[Opening Data shown section]
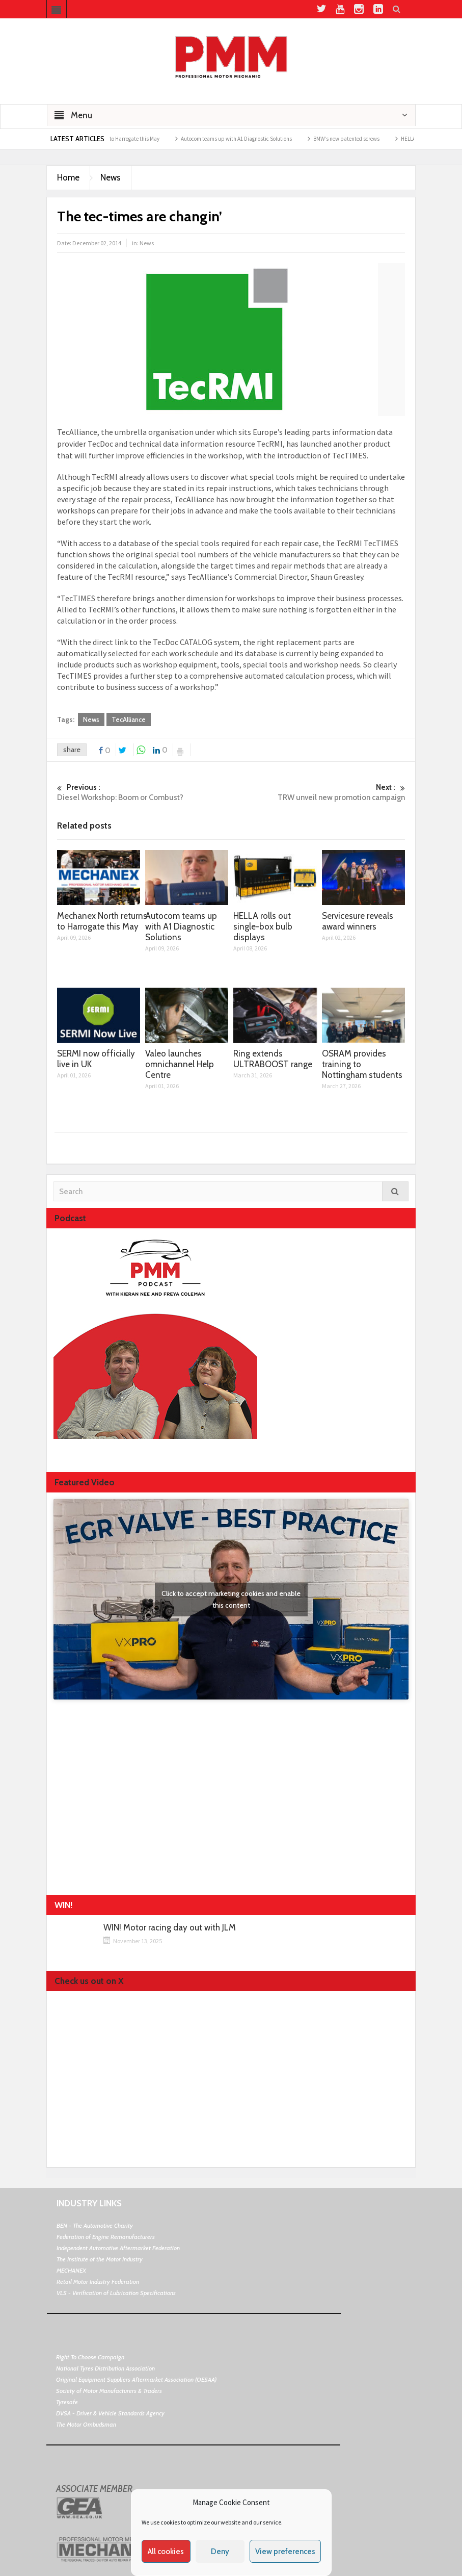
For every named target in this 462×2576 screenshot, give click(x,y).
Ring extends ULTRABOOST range (272, 1058)
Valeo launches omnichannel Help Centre (179, 1064)
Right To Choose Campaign (90, 2357)
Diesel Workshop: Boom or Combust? (144, 792)
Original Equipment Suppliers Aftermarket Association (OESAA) (136, 2379)
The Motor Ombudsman (86, 2424)
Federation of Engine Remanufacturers (106, 2236)
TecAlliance (129, 719)
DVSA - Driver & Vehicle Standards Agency (110, 2413)
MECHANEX (71, 2270)
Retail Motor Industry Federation (98, 2281)
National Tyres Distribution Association (105, 2368)
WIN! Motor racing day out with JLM (169, 1928)
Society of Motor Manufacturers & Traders (109, 2390)
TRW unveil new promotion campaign (318, 792)
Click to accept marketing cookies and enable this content (231, 1599)
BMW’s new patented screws (357, 138)
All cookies (166, 2551)
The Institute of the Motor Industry (100, 2259)
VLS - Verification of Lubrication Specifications (116, 2293)
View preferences (285, 2551)
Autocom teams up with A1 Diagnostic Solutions (247, 138)
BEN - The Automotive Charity (95, 2225)
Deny (220, 2551)
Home (68, 177)
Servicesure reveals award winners (357, 921)
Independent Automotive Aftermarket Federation (118, 2248)
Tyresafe (67, 2402)
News (110, 177)
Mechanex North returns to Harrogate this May (117, 138)
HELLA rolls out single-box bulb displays (262, 926)
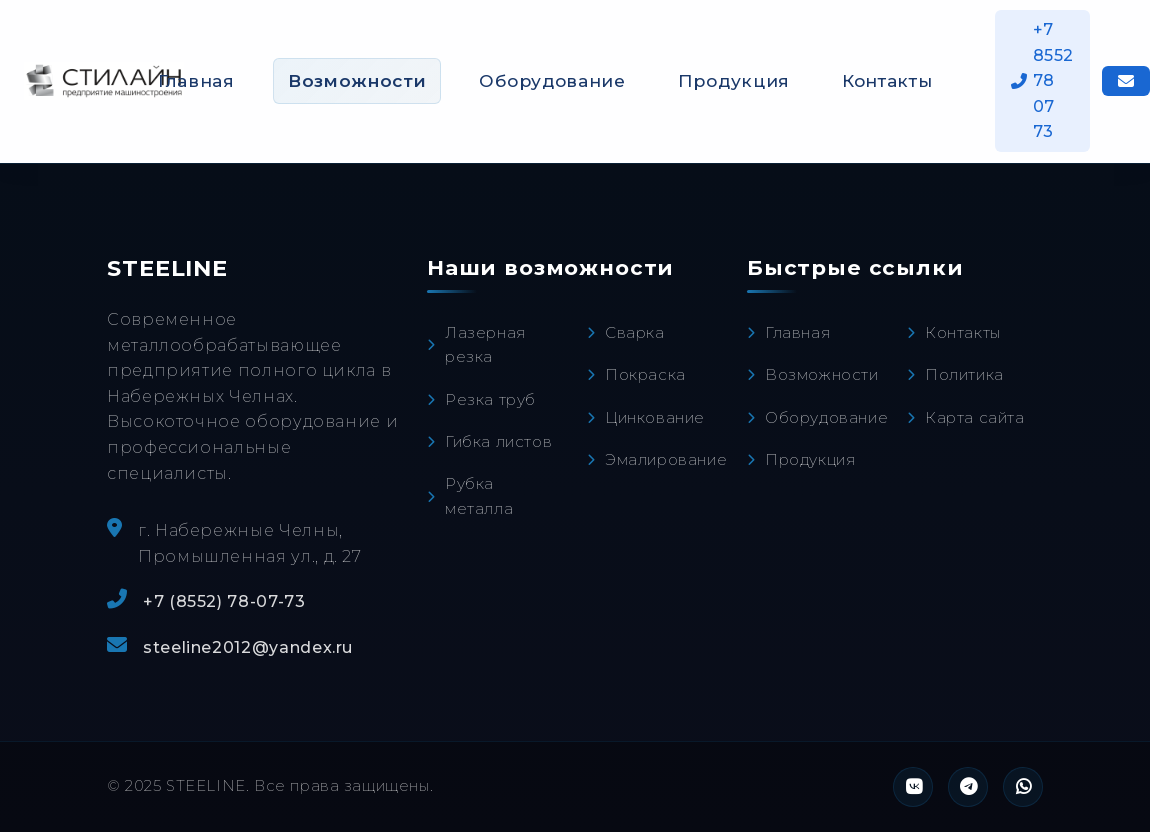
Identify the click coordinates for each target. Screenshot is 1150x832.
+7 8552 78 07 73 (1043, 80)
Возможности (357, 80)
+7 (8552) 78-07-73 (224, 601)
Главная (196, 80)
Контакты (887, 80)
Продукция (734, 80)
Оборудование (552, 80)
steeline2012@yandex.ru (248, 647)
[Closing Data shown section]
> _Exercise goal_
Your task is to retype the entries verbatim, starting with the line that holds "Federation of Engine" and stopping after the line that holds "View preferences (285, 2551)".

> _Answer space_
Federation of Engine Remanufacturers (106, 2236)
TecAlliance (129, 719)
DVSA - Driver & Vehicle Standards Agency (110, 2413)
MECHANEX (71, 2270)
Retail Motor Industry Federation (98, 2281)
National Tyres Distribution Association (105, 2368)
WIN! Motor racing day out with JLM (169, 1928)
Society of Motor Manufacturers & Traders (109, 2390)
TRW unveil new promotion campaign (318, 792)
Click to accept marketing cookies and enable this content (231, 1599)
BMW’s new patented screws (357, 138)
All cookies (166, 2551)
The Institute of the Motor Industry (100, 2259)
VLS - Verification of Lubrication Specifications (116, 2293)
View preferences (285, 2551)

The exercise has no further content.